Custom dictionary

On the APLS GitHub repository, the folder /files/custom-dictionary/ contains files for APLS’s custom dictionary.

On this page

Intro
Dictionary file format
(For corpus admins) How to add dictionary entries

Intro

APLS uses pronouncing dictionaries to match individual words in a transcript to their phonemic representations. Its default dictionary is the Unisyn lexicon for American English, which covers the vast majority of the words in any given transcript. The custom dictionary supplements Unisyn, with words in a few categories:

Names from Pittsburgh/western PA physical geography, human geography, and/or culture (e.g., neighborhoods like Shadyside, municipalities like Sewickley, streets like Baum, schools like Milliones, notable local figures like Stargell)
Brand/business names, whether local (e.g., Pelusi) or not (e.g., Highmark, Panera)
Pittsburgh lexical features, whether stereotypical (e.g., redd, gumband) or not (e.g., Trib, WAMO)
Non-Pittsburgh-specific words that are absent from Unisyn, sometimes unexpectedly (artsy, bachelorette, homie, Kwanzaa, microbrew, stepdad, tarp, y’all)
Restricted mini-lexicons specified in the APLS transcription convention: colloquial spellings (e.g., gonna), interjections (e.g., yup), and single-phoneme hesitation codes (e.g., f~ for [f])

Dictionary file format

The file APLS-dict.csv must conform to the following format:

Lines must consist of one of the following:
- An entry of the form <word-form>,<phonemes>
- A comment of the form // <comment>
- A blank line
Word-forms must match the regular expression /^[A-Za-z'-]+~?$/
- That is, they may consist only of letters of the English alphabet and/or the characters ' (apostrophe) or - (hyphen), and they may end with an optional ~ (tilde)
  - Only literal apostrophes or hyphens are acceptable, not lookalikes like ‘ (Unicode U+2018 “curly opening single quote”) or – (Unicode U+2013 “en dash”)
  - Tildes (hesitation markers) may only come at the end of the word-form
Phonemic representations may only use the APLS subset of the DISC phonemic alphabet, including syllabification/stress markers: pbtdkgNmnlrfvTDszSZjhwJ_FHPiIE{Q$VUu@78#3912645'"-
After the header (first 7 rows), comments are interpreted as separating dictionary sections

(For corpus admins) How to add dictionary entries

This section is meant for users with admin access to APLS. However, other users may find this section useful to understand the processes that go into making APLS.

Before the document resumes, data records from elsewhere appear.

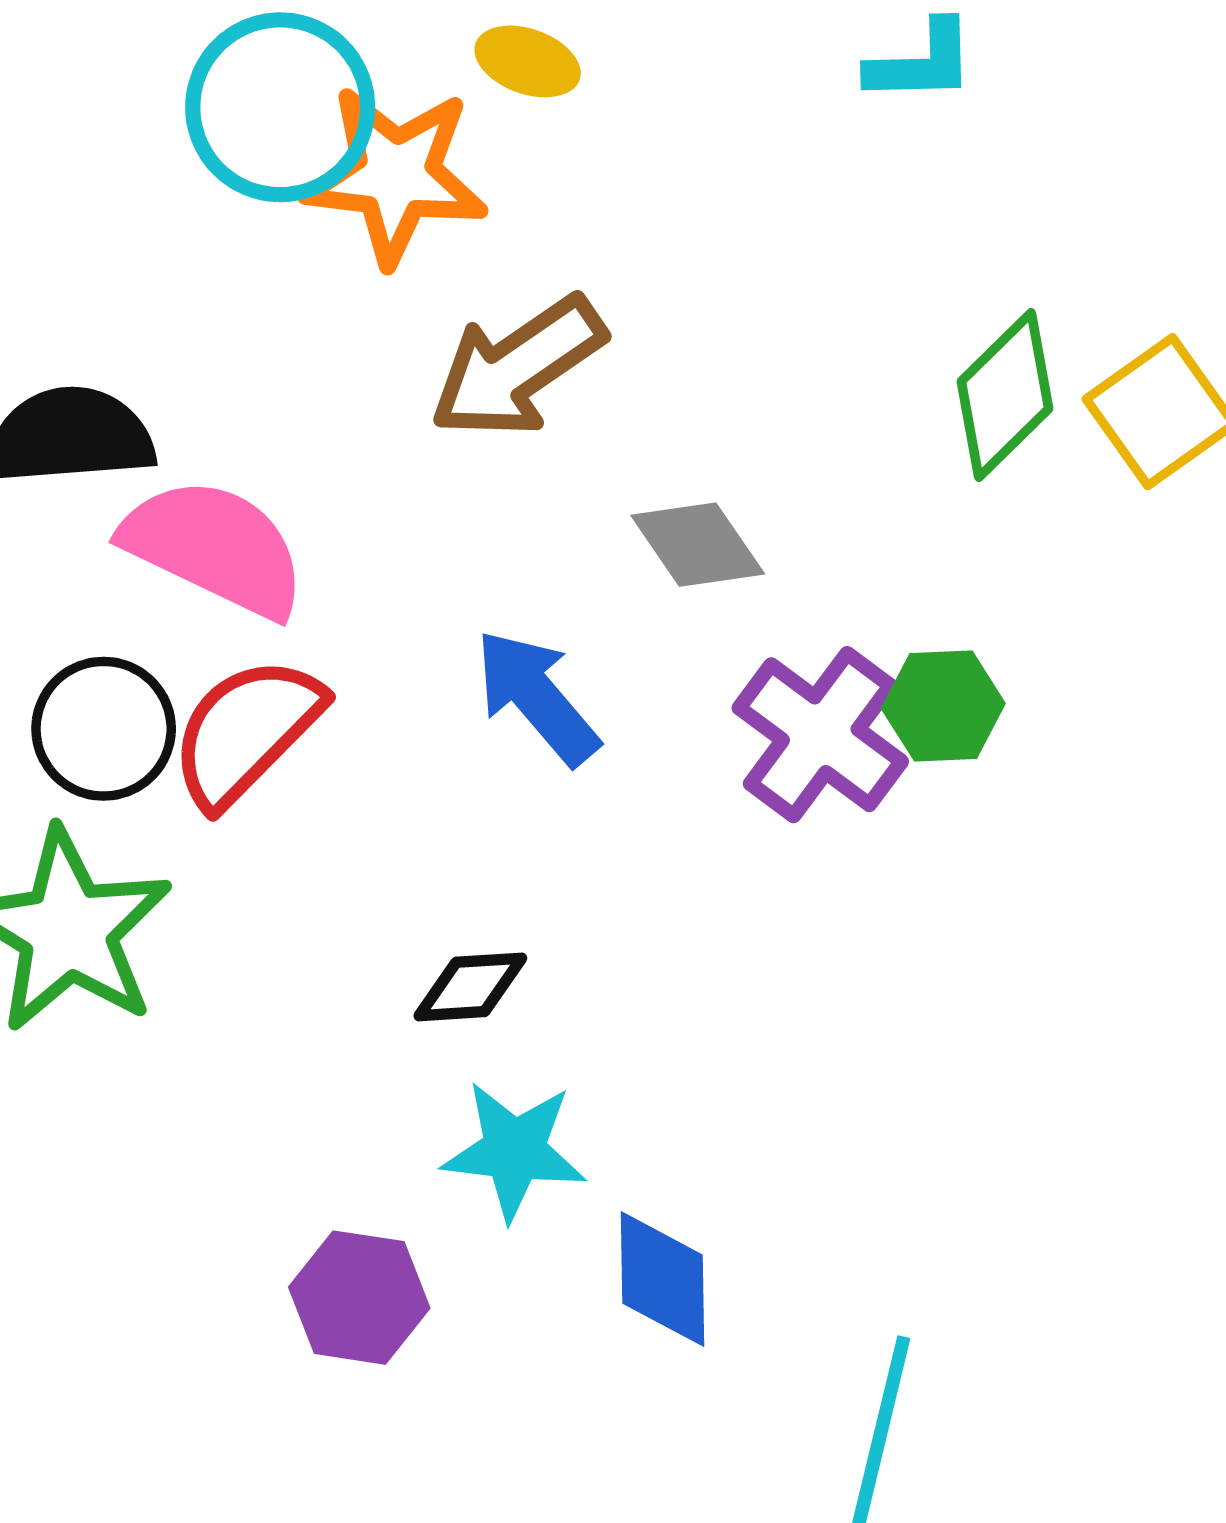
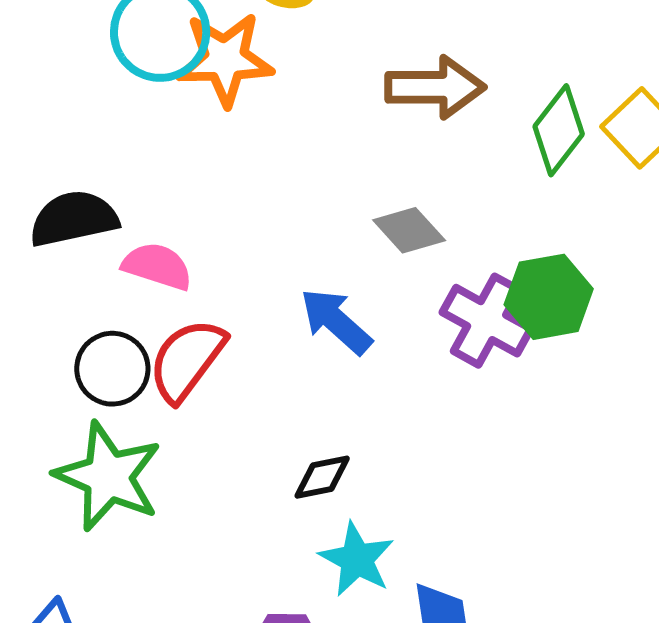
brown arrow: (517, 367) -> (435, 87), moved, turned -138
pink semicircle: (215, 547) -> (157, 266), size x0.7
green hexagon: (943, 706) -> (549, 297), size x1.4
cyan star: (514, 1151) -> (357, 559), turned 30

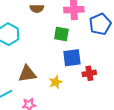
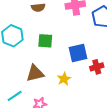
green square: (61, 34) -> (45, 41), moved

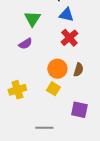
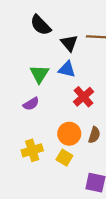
blue triangle: (66, 15) -> (67, 69), moved
yellow cross: (17, 90) -> (32, 150), moved

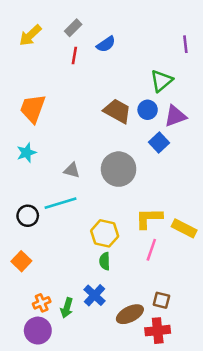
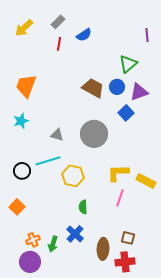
yellow hexagon: (105, 233) -> (73, 176), moved
brown ellipse: (130, 314) -> (103, 249), turned -60

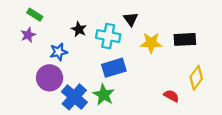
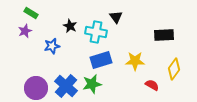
yellow star: (151, 43) -> (135, 61), moved
purple circle: (50, 78) -> (36, 88), moved
green star: (104, 95) -> (92, 84), turned 30

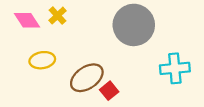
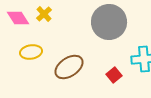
red square: (109, 91) -> (114, 75), moved

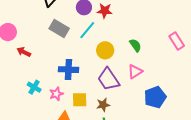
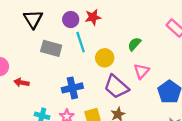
cyan line: (87, 30) -> (81, 42), turned -42
green semicircle: (135, 45) -> (134, 44), turned -88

Decide whether you even need to add a new entry
Add the word, plus any inflectional forms like plurals or -ing, to APLS-dict.csv
Update the Elan file checker’s dictionary (updateDict.sh + commit/push changes)
Update APLS’s internal dictionary

To add or not to add?

Transcribers will suggest new dictionary entries as they work on transcriptions, typically because a word got flagged by the Elan file checker’s step 2. It’s up to the corpus maintainer whether to add these entries, or whether transcribers should specify the phonemic transcription inline (see transcription convention sec. 3.4).

Add the word if:

It’s likely to be used by more than one speaker
- Examples: Monongahela Panera (word made up on the spot)
- Rationale: If a word gets added to the dictionary, it’ll save future transcribers time and ensure quality control
- Transcribers should: Use an inline pronounce code
- Note: This criterion is by far the most subjective! If the word satisfies all the other criteria, err on the side of adding it
It’s not a new colloquial spelling or interjection
- Examples: dunno er ahem
- Rationale: We want to avoid “coding while transcribing”. If transcribers have the choice between (e.g.) don’t know and dunno, they’ll have to spend time deciding which one the speaker uttered. That’s really a question for future sociolinguistic investigation, not something to be decided at the transcription stage
- Transcribers should: Depending on the situation, use a standard spelling, a hesitation code, or a noise code
- Note: We can consider waiving this criterion only if the evidence is really, really strong. See below for an example of this principle in action.
It doesn’t violate existing rules in the transcription convention
- Examples: 412 IBM colllect jumpin’ résumé Picksburgh
- Rationale: We have those rules for good reasons! Plus, allowing “eye dialect” forms like Picksburgh leads to “coding while transcribing”
- Transcribers should: Correct their spelling
It’s not already in the Unisyn dictionary
- Rationale: LaBB-CAT won’t update a dictionary entry if it’s in Unisyn (it will update custom dictionary entries if needed)
- Transcribers should: Do nothing
- Notes:
  - Don’t assume that pluralized forms are in the Unisyn dictionary!
  - If the Elan file checker flags a form, it’s not in either dictionary.
  - If you accidentally add a word that turns out to have been in Unisyn, you’ll get the message word in the read-only part of the dictionary when you try to upload it to APLS. If that happens, simply delete the word from the custom dictionary
It’s not a vulgar and/or objectionable word
- Rationale: Since the APLS dictionary gets published on the open web, we don’t want it to show up in search engine results associated with racial slurs, etc.
- Transcribers should: Use an inline pronounce code

Non-criteria:

Words do not have to be Pittsburgh-specific to be added to the dictionary
Words do not have to conform to prescriptive notions of what is or isn’t a word—as long as they’re not colloquial or “eye dialect” spellings

Example: lemme

In May 2023, an RA asked:

I’ve had a speaker use lemme and was wondering if it’s a potential candidate to be added to the conventions alongside gonna and the like?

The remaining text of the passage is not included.